Williams' Roberts would not point to any specific parts or lap time improvements thanks to the NCS software, but said it has affected his car's performance: “This technology is used as part of our toolkit to aerodynamically develop the car. car. Therefore, we cannot attribute the lap time directly to it, but we know that it helps our correlation and the speed at which we can investigate new aerodynamic conditions.”
Beyond aerodynamics
The relentless march of ai will not stop there. There is talk of artificial agents on the pit wall that make decisions in race strategy and even in car configuration.
“It's an exciting time as the growth of the ai/ML industry is exponential,” Roberts said. “However, it is also a real challenge facing anyone involved in technology today. What new tools do we spend time exploring, developing and adopting?
That's not the kind of intrigue that will captivate the average “Drive to Survive” viewer, but for many F1 fans, the race behind the race is the main source of drama.

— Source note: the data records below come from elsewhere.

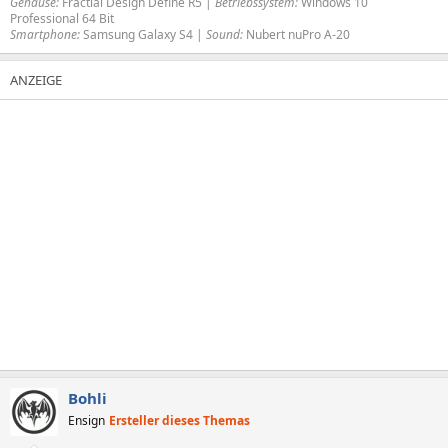
Gehäuse:
Fractial Design Define R5 |
Betriebssystem:
Windows 10
Professional 64 Bit
Smartphone:
Samsung Galaxy S4 |
Sound:
Nubert nuPro A-20
Bohli
Ensign
Ersteller dieses Themas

As for Neural Concept, the company continues to delve into the non-motorsports side of the automotive industry, working to develop more efficient electric motors, optimizing cabin heating and cooling, and even conducting crash tests.
Baqué said the company's software can help engineers optimize a car's crashworthiness while eliminating unnecessary weight. But for now, the company can only perform accident simulations on individual components, not entire cars. “This is one of the few applications where we have reached the limits of performance,” he said.
Maybe another app for the The EU's burgeoning ai supercomputing platforms?